● Problem requirements
Of the lines below, reproduce exactly those from the line containing "Xe nâng tay 2500kg là" to the end, including both the first and the last.

Data under study below:

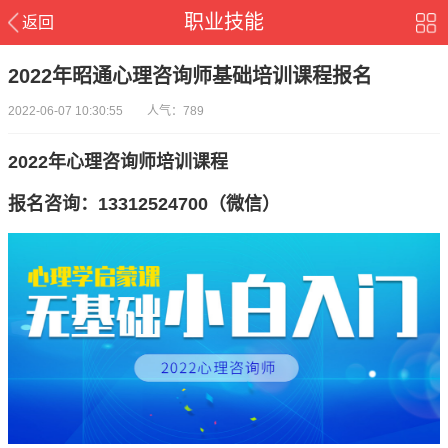
职业技能
返回
2022年昭通心理咨询师基础培训课程报名
2022-06-07 10:30:55 人气：789
2022年心理咨询师培训课程
报名咨询：13312524700（微信）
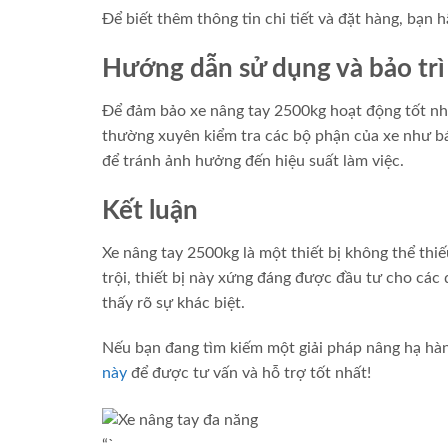
Để biết thêm thông tin chi tiết và đặt hàng, bạn
Hướng dẫn sử dụng và bảo trì
Để đảm bảo xe nâng tay 2500kg hoạt động tốt nhất
thường xuyên kiểm tra các bộ phận của xe như bá
để tránh ảnh hưởng đến hiệu suất làm việc.
Kết luận
Xe nâng tay 2500kg là một thiết bị không thể thi
trội, thiết bị này xứng đáng được đầu tư cho cá
thấy rõ sự khác biệt.
Nếu bạn đang tìm kiếm một giải pháp nâng hạ hàn
này
để được tư vấn và hỗ trợ tốt nhất!
“`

End of Data under study.

● Answer to this task
Xe nâng tay 2500kg là một thiết bị không thể thi
trội, thiết bị này xứng đáng được đầu tư cho cá
thấy rõ sự khác biệt.
Nếu bạn đang tìm kiếm một giải pháp nâng hạ hàn
này
để được tư vấn và hỗ trợ tốt nhất!
“`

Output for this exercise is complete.